What are the top 3 conversation skills for leaders? Too often leaders engage in conversation in a very unintentional way. It comes as no surprise then that these conversations do not lead to a positive outcome or with clear next steps. I was on a call last week with a potential customer and re-learned some critical skills.
Susan Scott in her book Fierce Conversations would say that “relationships are built one conversation at a time”. If leadership is built in the context of relationship, then a leader must be skilled at using each conversation effectively. When leaders are derailed they either move against or move away from their people, leaving them devoid of quality relationships.
There are three critical conversation skills that each leader must posses:
1). Preparation: No conversation is passive, therefore preparation is critical to success. Think about the desired outcome of each conversation prior to actually having the conversation. It may help you to answer this question or statement: “What is the most important topic we need to cover today?” and “The issue we are covering impacts me / us in the following ways”

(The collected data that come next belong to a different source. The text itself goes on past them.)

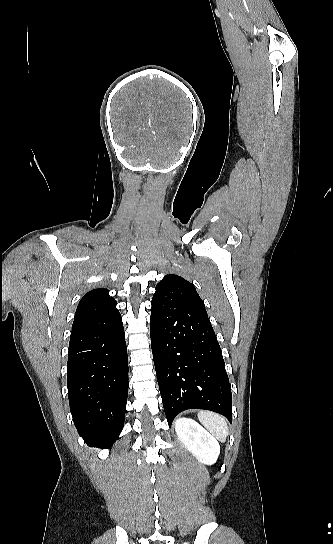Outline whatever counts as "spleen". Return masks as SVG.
Masks as SVG:
<instances>
[{
  "label": "spleen",
  "instance_id": "spleen-1",
  "mask_svg": "<svg viewBox=\"0 0 333 544\" xmlns=\"http://www.w3.org/2000/svg\"><path fill=\"white\" fill-rule=\"evenodd\" d=\"M198 420L207 428L219 441L225 442L228 435L226 419L219 414L210 411H200Z\"/></svg>",
  "mask_w": 333,
  "mask_h": 544
}]
</instances>
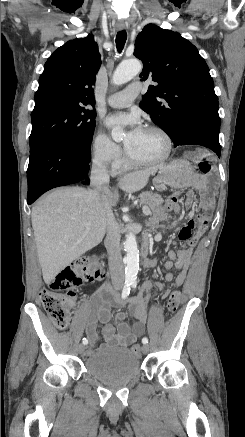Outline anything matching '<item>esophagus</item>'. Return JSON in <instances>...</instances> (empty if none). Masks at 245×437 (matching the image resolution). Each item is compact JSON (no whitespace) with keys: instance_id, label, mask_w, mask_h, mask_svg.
Returning a JSON list of instances; mask_svg holds the SVG:
<instances>
[{"instance_id":"1","label":"esophagus","mask_w":245,"mask_h":437,"mask_svg":"<svg viewBox=\"0 0 245 437\" xmlns=\"http://www.w3.org/2000/svg\"><path fill=\"white\" fill-rule=\"evenodd\" d=\"M125 24L123 23V22H118L117 24H116V28L118 29V30H123V29H125Z\"/></svg>"}]
</instances>
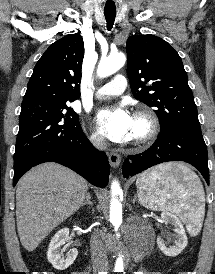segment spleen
Listing matches in <instances>:
<instances>
[{
    "label": "spleen",
    "mask_w": 215,
    "mask_h": 274,
    "mask_svg": "<svg viewBox=\"0 0 215 274\" xmlns=\"http://www.w3.org/2000/svg\"><path fill=\"white\" fill-rule=\"evenodd\" d=\"M136 186L139 201L147 208L171 211L188 224L204 215L203 187L197 175L185 165L156 166L143 172Z\"/></svg>",
    "instance_id": "3e777b00"
}]
</instances>
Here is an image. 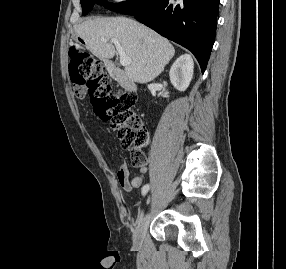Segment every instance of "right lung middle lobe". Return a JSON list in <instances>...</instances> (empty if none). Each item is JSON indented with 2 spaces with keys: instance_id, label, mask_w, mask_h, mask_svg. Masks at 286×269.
I'll use <instances>...</instances> for the list:
<instances>
[{
  "instance_id": "1",
  "label": "right lung middle lobe",
  "mask_w": 286,
  "mask_h": 269,
  "mask_svg": "<svg viewBox=\"0 0 286 269\" xmlns=\"http://www.w3.org/2000/svg\"><path fill=\"white\" fill-rule=\"evenodd\" d=\"M156 2L157 0H129L115 5H108L104 0H81L82 15L88 14L96 3H103L110 10L122 14L134 15L151 8Z\"/></svg>"
}]
</instances>
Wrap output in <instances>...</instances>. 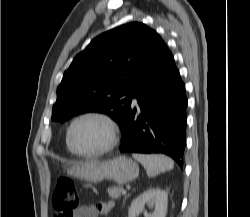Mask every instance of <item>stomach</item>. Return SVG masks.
Wrapping results in <instances>:
<instances>
[{
    "mask_svg": "<svg viewBox=\"0 0 250 217\" xmlns=\"http://www.w3.org/2000/svg\"><path fill=\"white\" fill-rule=\"evenodd\" d=\"M70 173L92 183L109 179L121 185L134 180L139 174V168L132 159L120 156L104 162L86 161L75 164L70 168Z\"/></svg>",
    "mask_w": 250,
    "mask_h": 217,
    "instance_id": "0dacf381",
    "label": "stomach"
}]
</instances>
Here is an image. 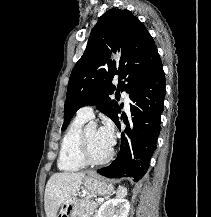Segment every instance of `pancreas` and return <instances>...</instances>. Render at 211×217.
<instances>
[{"instance_id": "obj_1", "label": "pancreas", "mask_w": 211, "mask_h": 217, "mask_svg": "<svg viewBox=\"0 0 211 217\" xmlns=\"http://www.w3.org/2000/svg\"><path fill=\"white\" fill-rule=\"evenodd\" d=\"M101 203L89 197L79 201V217H91Z\"/></svg>"}]
</instances>
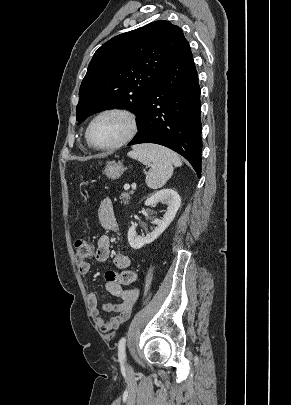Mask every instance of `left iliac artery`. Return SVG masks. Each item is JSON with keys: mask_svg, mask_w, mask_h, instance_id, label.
Instances as JSON below:
<instances>
[{"mask_svg": "<svg viewBox=\"0 0 291 405\" xmlns=\"http://www.w3.org/2000/svg\"><path fill=\"white\" fill-rule=\"evenodd\" d=\"M125 344H126V338L123 337L120 339V341L118 343V358L121 362H125V360H126Z\"/></svg>", "mask_w": 291, "mask_h": 405, "instance_id": "1", "label": "left iliac artery"}]
</instances>
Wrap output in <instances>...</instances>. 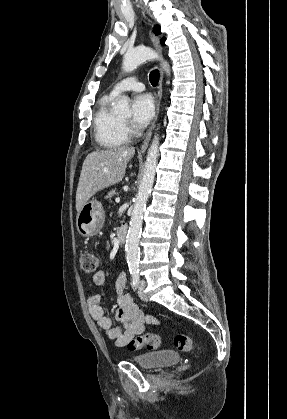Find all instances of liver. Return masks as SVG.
<instances>
[{
  "mask_svg": "<svg viewBox=\"0 0 287 419\" xmlns=\"http://www.w3.org/2000/svg\"><path fill=\"white\" fill-rule=\"evenodd\" d=\"M134 154V148L115 147L96 150L87 155L76 192L77 212L97 192L122 181L127 163Z\"/></svg>",
  "mask_w": 287,
  "mask_h": 419,
  "instance_id": "1",
  "label": "liver"
}]
</instances>
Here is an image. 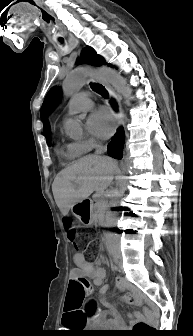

2) Listen: Too bad this word is overused, yet our ability to listen is hindered greatly by our cell phones, social media feeds and lack of real time conversation. We are in a constant state of distractedness and anxiety. Leaders the greatest gift you can give you people is to just be present with them and show people how much you care about them as people.
3) Transparency: This does not mean you disclose everything that is wrong with your life or you talk about your marital troubles. Instead, share a statement like this, “This issue impacts me in that I am not feeling empowered as a leader.” or “When I heard the words, ‘We are losing customers’ I felt discouraged about my performance.” Susan Scott would say a Fierce Conversation is one in which we come out from behind ourselves and tell the truth. (paraphrase)
Leaders relationships are the foundation of your leadership. Relationships are forged through conversation. Fierce Conversations allow us to come out from behind ourselves and get to the truth and move us toward a common vision or purpose.
What skills do you need to develop out of the 3 above?